Looking for a bit of advice if I may. I have a method in my PlayStation emulator (Java based for a university thesis which is since finished). It takes an integer memory address, and then returns the byte at that address - redirecting the read to RAM, BIOS ROM, a given I/O port, etc. depending on the address. At the moment this is implemented using a huge bundle of if-else cases which check the range of an address and read from the right place accordingly, returning the byte.

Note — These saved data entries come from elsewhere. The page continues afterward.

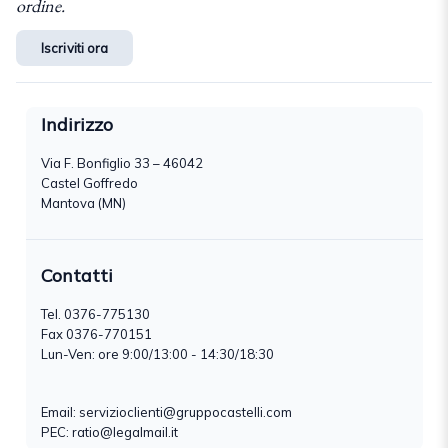
ordine.
Iscriviti ora
Indirizzo
Via F. Bonfiglio 33 – 46042
Castel Goffredo
Mantova (MN)
Contatti
Tel.
0376-775130
Fax 0376-770151
Lun-Ven: ore 9:00/13:00 - 14:30/18:30
Email:
servizioclienti@gruppocastelli.com
PEC: ratio@legalmail.it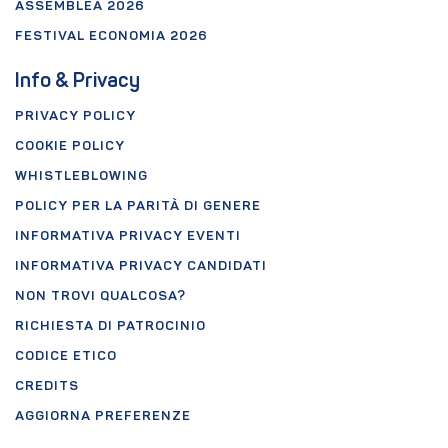
ASSEMBLEA 2026
FESTIVAL ECONOMIA 2026
Info & Privacy
PRIVACY POLICY
COOKIE POLICY
WHISTLEBLOWING
POLICY PER LA PARITÀ DI GENERE
INFORMATIVA PRIVACY EVENTI
INFORMATIVA PRIVACY CANDIDATI
NON TROVI QUALCOSA?
RICHIESTA DI PATROCINIO
CODICE ETICO
CREDITS
AGGIORNA PREFERENZE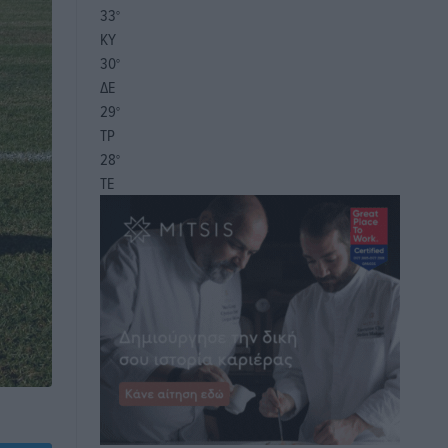
33
°
ΚΥ
30
°
ΔΕ
29
°
ΤΡ
28
°
ΤΕ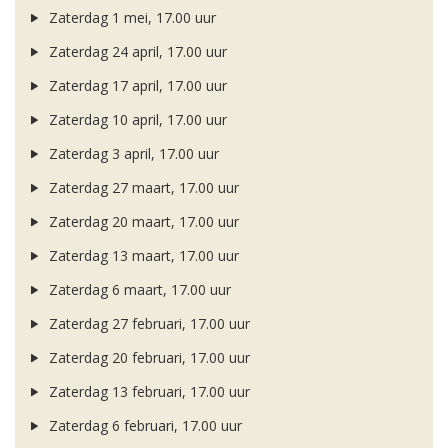
Zaterdag 1 mei, 17.00 uur
Zaterdag 24 april, 17.00 uur
Zaterdag 17 april, 17.00 uur
Zaterdag 10 april, 17.00 uur
Zaterdag 3 april, 17.00 uur
Zaterdag 27 maart, 17.00 uur
Zaterdag 20 maart, 17.00 uur
Zaterdag 13 maart, 17.00 uur
Zaterdag 6 maart, 17.00 uur
Zaterdag 27 februari, 17.00 uur
Zaterdag 20 februari, 17.00 uur
Zaterdag 13 februari, 17.00 uur
Zaterdag 6 februari, 17.00 uur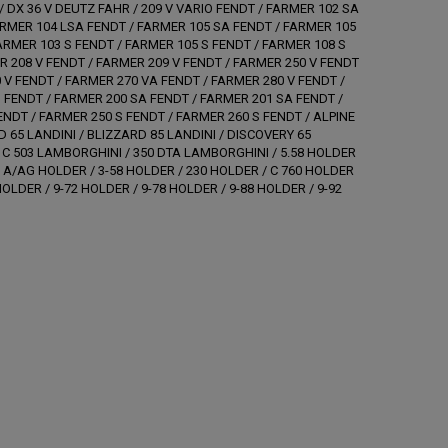
/ DX 36 V DEUTZ FAHR / 209 V VARIO FENDT / FARMER 102 SA
ARMER 104 LSA FENDT / FARMER 105 SA FENDT / FARMER 105
ARMER 103 S FENDT / FARMER 105 S FENDT / FARMER 108 S
R 208 V FENDT / FARMER 209 V FENDT / FARMER 250 V FENDT
 V FENDT / FARMER 270 VA FENDT / FARMER 280 V FENDT /
 FENDT / FARMER 200 SA FENDT / FARMER 201 SA FENDT /
ENDT / FARMER 250 S FENDT / FARMER 260 S FENDT / ALPINE
RD 65 LANDINI / BLIZZARD 85 LANDINI / DISCOVERY 65
 C 503 LAMBORGHINI / 350 DTA LAMBORGHINI / 5.58 HOLDER
8 A/AG HOLDER / 3-58 HOLDER / 230 HOLDER / C 760 HOLDER
OLDER / 9-72 HOLDER / 9-78 HOLDER / 9-88 HOLDER / 9-92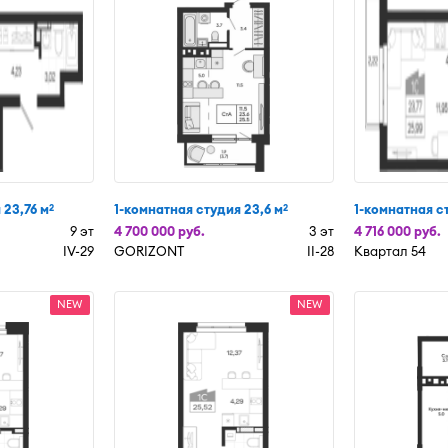
 23,76 м
1-комнатная студия 23,6 м
1-комнатная с
2
2
9 эт
4 700 000 руб.
3 эт
4 716 000 руб.
IV-29
GORIZONT
II-28
Квартал 54
NEW
NEW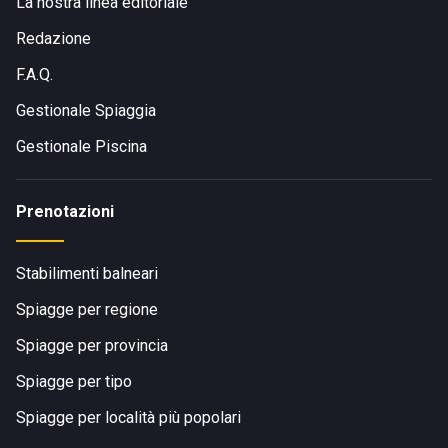
La nostra linea editoriale
Redazione
F.A.Q.
Gestionale Spiaggia
Gestionale Piscina
Prenotazioni
Stabilimenti balneari
Spiagge per regione
Spiagge per provincia
Spiagge per tipo
Spiagge per località più popolari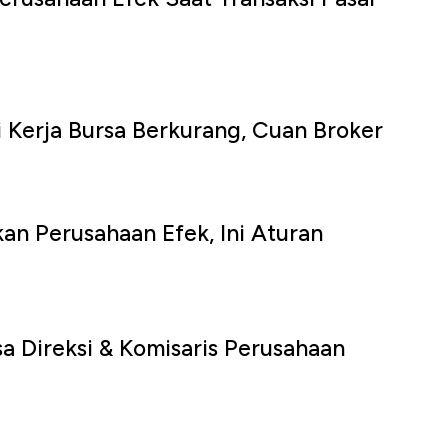
u
ri Kerja Bursa Berkurang, Cuan Broker
u
kan Perusahaan Efek, Ini Aturan
u
sa Direksi & Komisaris Perusahaan
u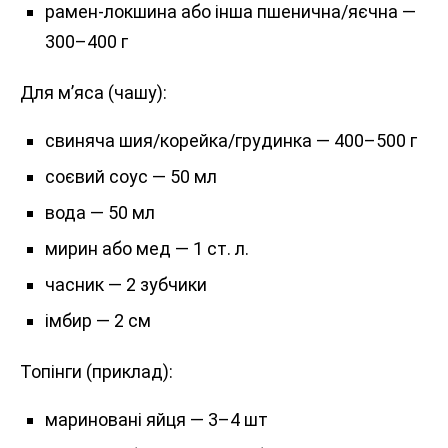
рамен-локшина або інша пшенична/яєчна —
300–400 г
Для м’яса (чашу):
свиняча шия/корейка/грудинка — 400–500 г
соєвий соус — 50 мл
вода — 50 мл
мирин або мед — 1 ст. л.
часник — 2 зубчики
імбир — 2 см
Топінги (приклад):
мариновані яйця — 3–4 шт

This gives a performance hit of around 9% of overall runtime for me. I figured I may be able to improve this using a dispatch table - essentially a HashMap with autoboxed Integer keys representing the memory addresses and a lambda value to handle the return of the byte depending on the address. Now bearing in mind there are approximately 2.6 million different possible addresses taking into account the memory map of the PS1, this uses a lot more memory - fine with that.

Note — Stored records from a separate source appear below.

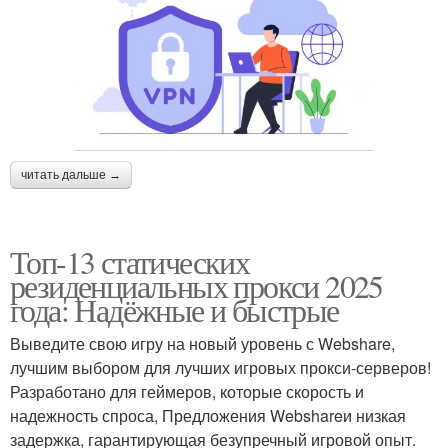
читать дальше →
Топ-13 статических
резиденциальных прокси 2025
года: Надёжные и быстрые
Выведите свою игру на новый уровень с Webshare,
лучшим выбором для лучших игровых прокси-серверов!
Разработано для геймеров, которые скорость и
надежность спроса, Предложения Webshareи низкая
задержка, гарантирующая безупречный игровой опыт.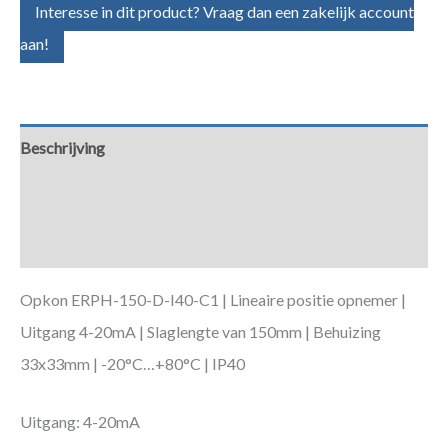
Interesse in dit product? Vraag dan een zakelijk account
aan!
Beschrijving
Aanvullende informatie
Downloads
Opkon ERPH-150-D-I40-C1 | Lineaire positie opnemer |
Uitgang 4-20mA | Slaglengte van 150mm | Behuizing
33x33mm | -20°C…+80°C | IP40
Uitgang: 4-20mA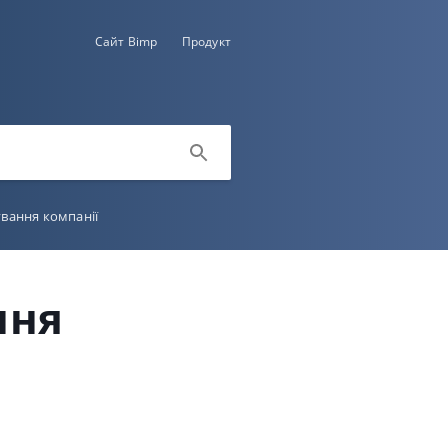
Сайт Bimp
Продукт
вання компанії
ння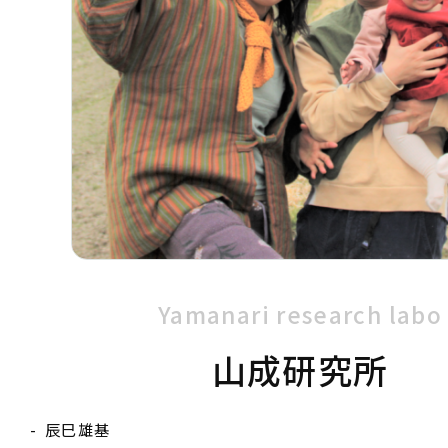
Yamanari research labo
山成研究所
辰巳雄基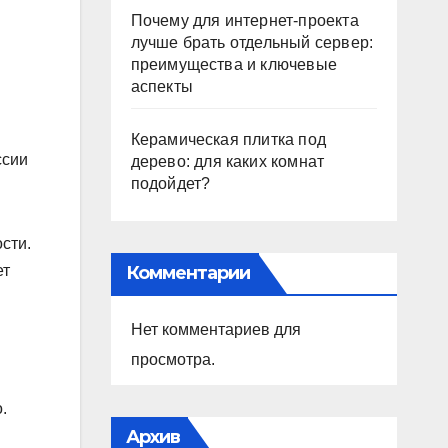
Почему для интернет-проекта
лучше брать отдельный сервер:
преимущества и ключевые
аспекты
Керамическая плитка под
ссии
дерево: для каких комнат
подойдет?
сти.
Комментарии
ет
Нет комментариев для
просмотра.
.
Архив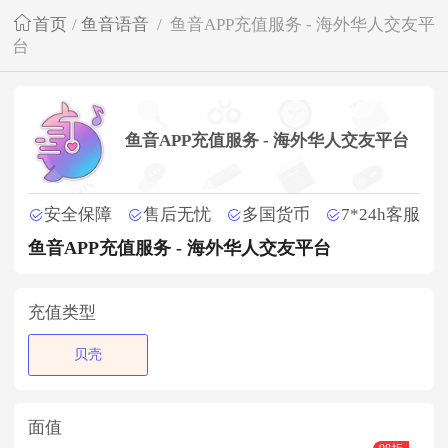
首页
/
鱼音语音
/
鱼音APP充值服务 - 海外华人交友平
台
鱼音APP充值服务 - 海外华人交友平台
安全保障
售后无忧
多国货币
7*24h客服
鱼音APP充值服务 - 海外华人交友平台
充值类型
贝壳
面值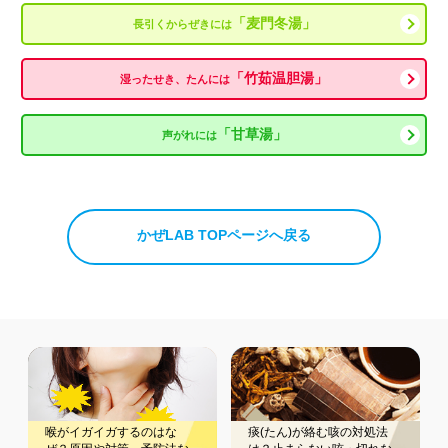
「麦門冬湯」
長引くからぜきには
「竹茹温胆湯」
湿ったせき、たんには
「甘草湯」
声がれには
かぜLAB TOPページへ戻る
喉がイガイガするのはな
痰(たん)が絡む咳の対処法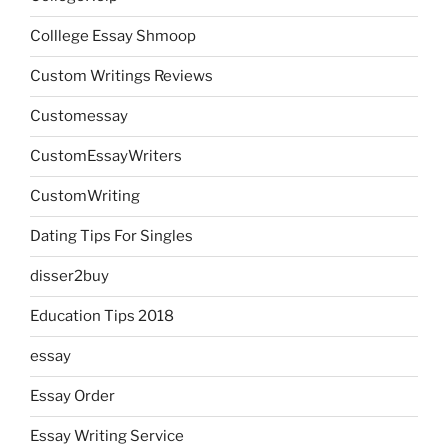
Colllege Essay Shmoop
Custom Writings Reviews
Customessay
CustomEssayWriters
CustomWriting
Dating Tips For Singles
disser2buy
Education Tips 2018
essay
Essay Order
Essay Writing Service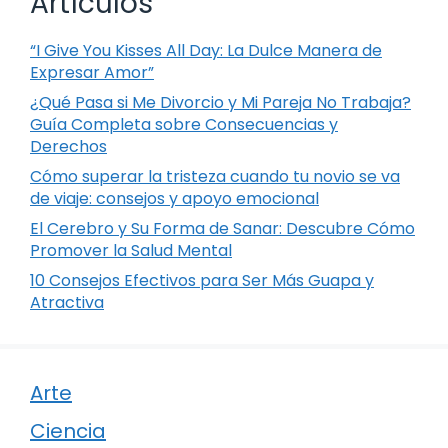
Artículos
“I Give You Kisses All Day: La Dulce Manera de
Expresar Amor”
¿Qué Pasa si Me Divorcio y Mi Pareja No Trabaja?
Guía Completa sobre Consecuencias y
Derechos
Cómo superar la tristeza cuando tu novio se va
de viaje: consejos y apoyo emocional
El Cerebro y Su Forma de Sanar: Descubre Cómo
Promover la Salud Mental
10 Consejos Efectivos para Ser Más Guapa y
Atractiva
Arte
Ciencia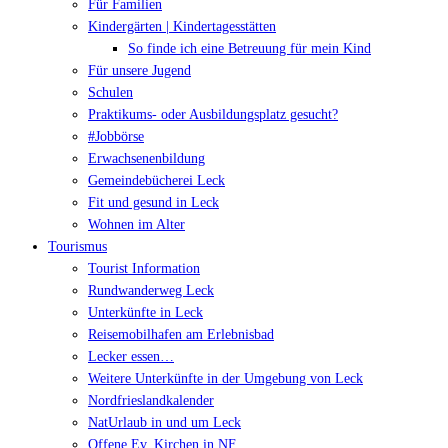
Für Familien
Kindergärten | Kindertagesstätten
So finde ich eine Betreuung für mein Kind
Für unsere Jugend
Schulen
Praktikums- oder Ausbildungsplatz gesucht?
#Jobbörse
Erwachsenenbildung
Gemeindebücherei Leck
Fit und gesund in Leck
Wohnen im Alter
Tourismus
Tourist Information
Rundwanderweg Leck
Unterkünfte in Leck
Reisemobilhafen am Erlebnisbad
Lecker essen…
Weitere Unterkünfte in der Umgebung von Leck
Nordfrieslandkalender
NatUrlaub in und um Leck
Offene Ev. Kirchen in NF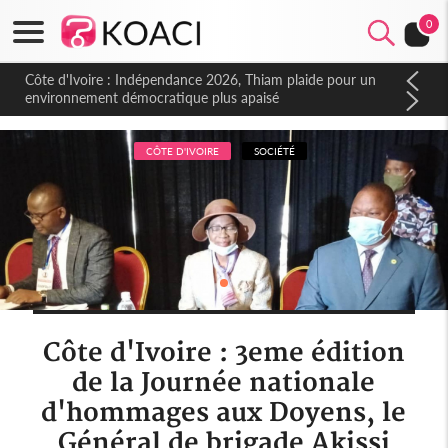
0
Côte d'Ivoire : Indépendance 2026, Thiam plaide pour un
environnement démocratique plus apaisé
CÔTE D'IVOIRE
SOCIÉTÉ
Côte d'Ivoire : 3eme édition
de la Journée nationale
d'hommages aux Doyens, le
Général de brigade Akissi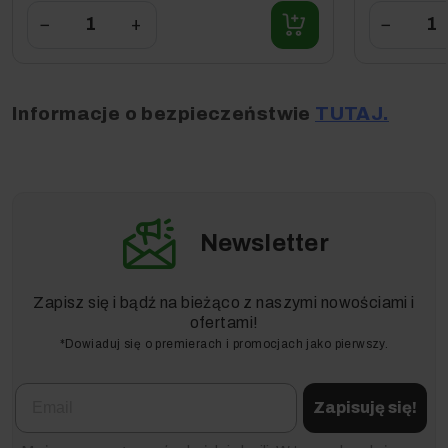
podczas
profesjonalnych
−
+
−
dynamicznych
narzędzi
ruchów przy
elektrycznych.
żywopłocie.
Informacje o bezpieczeństwie
TUTAJ.
90+ lat doświadczenia w
produkcji najwyższej klasy
sprzętu. STIHL – jakość bez
kompromisów.
Newsletter
Zapisz się i bądź na bieżąco z naszymi nowościami i
ofertami!
*Dowiaduj się o premierach i promocjach jako pierwszy.
Email
Zapisuję się!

What is puzzling me is that this gives slightly worse performance than the bundle of if-else statements - around 12% of overall runtime. Is there a better way to do what I'm doing? I can't use an array solution (address as a primitive int index and lambda stored at that index) as there are gaps in the address space that this wouldn't handle without an order of magnitude too much memory usage.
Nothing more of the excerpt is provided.